Sanremo, un piacere irrinunciabile tra momenti sublimi e trash
Ancora due o tre cose sul Festival di Sanremo, a mente fredda. La vittoria di Mahmood ha messo in luce il divario fra i voti espressi dal pubblico a casa e quelli delle due giurie «di qualità», i giornalisti della sala stampa e la giuria d’onore, che hanno ribaltato i risultati.
Ne è nato un vasto e ridicolo scontro tra popolo ed élite, tra gentismo e competenza. Senza entrare nel merito della «qualità», non dimentichiamo che i voti da casa possono essere pilotati e che i regolamenti vanno rispettati. A proposito di élite, un dato rilevante è che molti brillanti giornalisti trenta-quarantenni hanno seguito con passione il Festival, ne hanno scritto (il Foglio sembrava aver trasferito la redazione in Riviera), hanno alimentato i social. Persino seriose riviste accademiche hanno dato spazio a Sanremo.

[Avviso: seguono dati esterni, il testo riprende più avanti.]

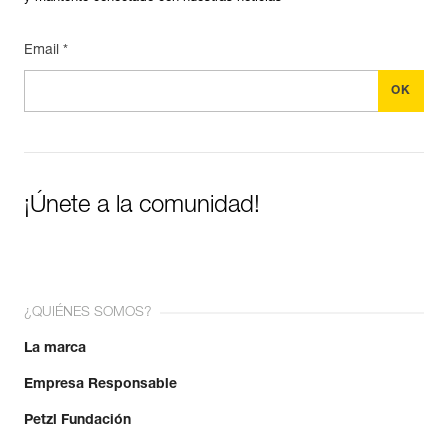
Email *
¡Únete a la comunidad!
¿QUIÉNES SOMOS?
La marca
Empresa Responsable
Petzl Fundación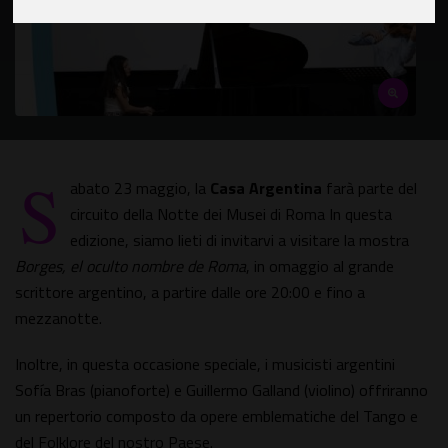
S
abato 23 maggio, la
Casa Argentina
farà parte del
circuito della Notte dei Musei di Roma In questa
edizione, siamo lieti di invitarvi a visitare la mostra
Borges, el oculto nombre de Roma
, in omaggio al grande
scrittore argentino, a partire dalle ore 20:00 e fino a
mezzanotte.
Inoltre, in questa occasione speciale, i musicisti argentini
Sofía Bras (pianoforte) e Guillermo Galland (violino) offriranno
un repertorio composto da opere emblematiche del Tango e
del Folklore del nostro Paese.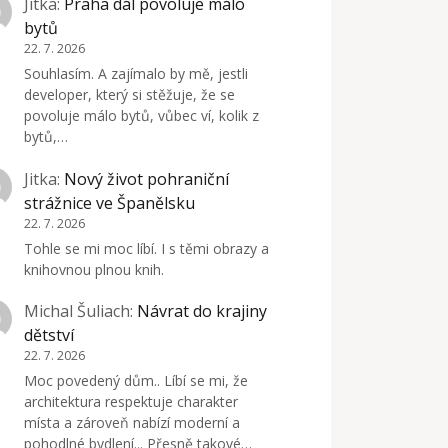
Jitka
:
Praha dál povoluje málo
bytů
22. 7. 2026
Souhlasím. A zajímalo by mě, jestli
developer, který si stěžuje, že se
povoluje málo bytů, vůbec ví, kolik z
bytů,…
Jitka
:
Nový život pohraniční
strážnice ve Španělsku
22. 7. 2026
Tohle se mi moc líbí. I s těmi obrazy a
knihovnou plnou knih.
Michal Šuliach
:
Návrat do krajiny
dětství
22. 7. 2026
Moc povedený dům.. Líbí se mi, že
architektura respektuje charakter
místa a zároveň nabízí moderní a
pohodlné bydlení... Přesně takové…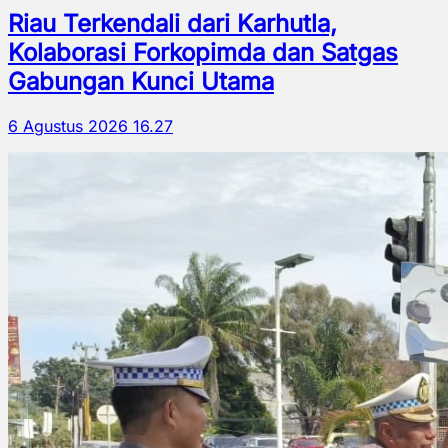
Riau Terkendali dari Karhutla,
Kolaborasi Forkopimda dan Satgas
Gabungan Kunci Utama
6 Agustus 2026 16.27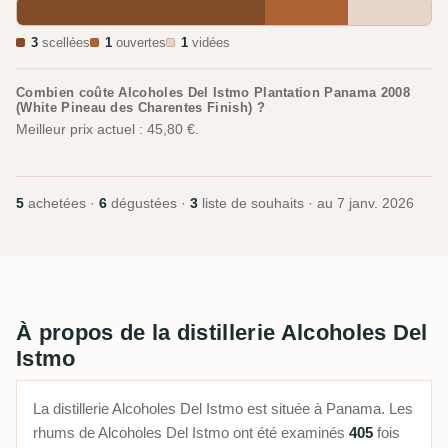
3
scellées
1
ouvertes
1
vidées
Combien coûte Alcoholes Del Istmo Plantation Panama 2008
(White Pineau des Charentes Finish) ?
Meilleur prix actuel : 45,80 €.
5
achetées ·
6
dégustées ·
3
liste de souhaits · au
7 janv. 2026
À propos de la distillerie Alcoholes Del
Istmo
La distillerie Alcoholes Del Istmo est située à Panama. Les
rhums de Alcoholes Del Istmo ont été examinés
405
fois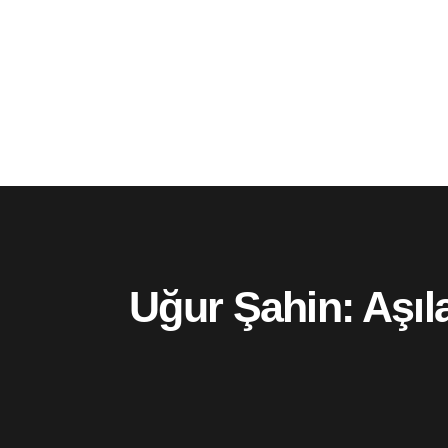
Uğur Şahin: Aşıl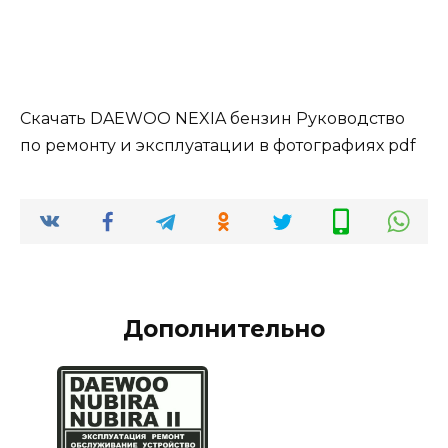
Скачать DAEWOO NEXIA бензин Руководство
по ремонту и эксплуатации в фотографиях pdf
Дополнительно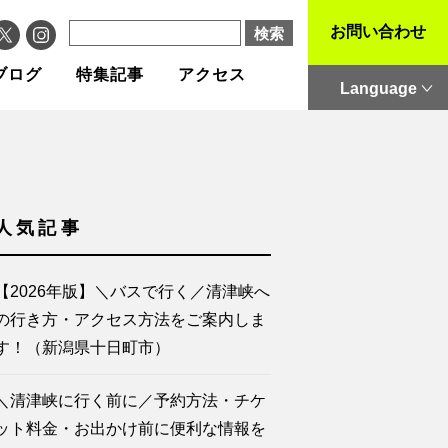
お問い合わせ
ブログ
特集記事
アクセス
Language
人気記事
【2026年版】＼バスで行く／清津峡へ
の行き方・アクセス方法をご案内しま
す！（新潟県十日町市）
＼清津峡に行く前に／予約方法・チケ
ット料金・お出かけ前に便利な情報を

Ma non era un vecchio carrozzone, la forza tranquilla della rassegnazione (la rassegnazione permette a certe forze di accrescersi indefinitamente), un trashissimo tranquillante sociale? Certo, è un piacere irrinunciabile commentare canzoni, outfit, gaffe, battute, scopiazzature, momenti sublimi e smottamenti nel trash via Twitter, ma la novità è che il Festival è ridiventato materia di sottili analisi, di metafore sociali, di riti liberatori. Insomma, Sanremo è ancora molto pop (passioni, pagelle, televoto, l’insanabile spaccatura tra i gusti musicali della Isoardi e quelli di Salvini…) ma anche molto chic, con un’attenzione particolare alla grammatica vestimentaria. Sanremo sceglie, indifferentemente, chi lo irride come chi lo venera.
Il primo Sanremo gialloverde, quello del cambiamento, è «musica» per le casse del servizio pubblico: 31 milioni dagli spot! Diminuirà il prelievo forzoso del canone o i volumi d’affari fanno gola a tutti? Il programma che Freccero non farà mai: su Rai1 il Festival, su Rai2 il reality della Sala Stampa, con televoto.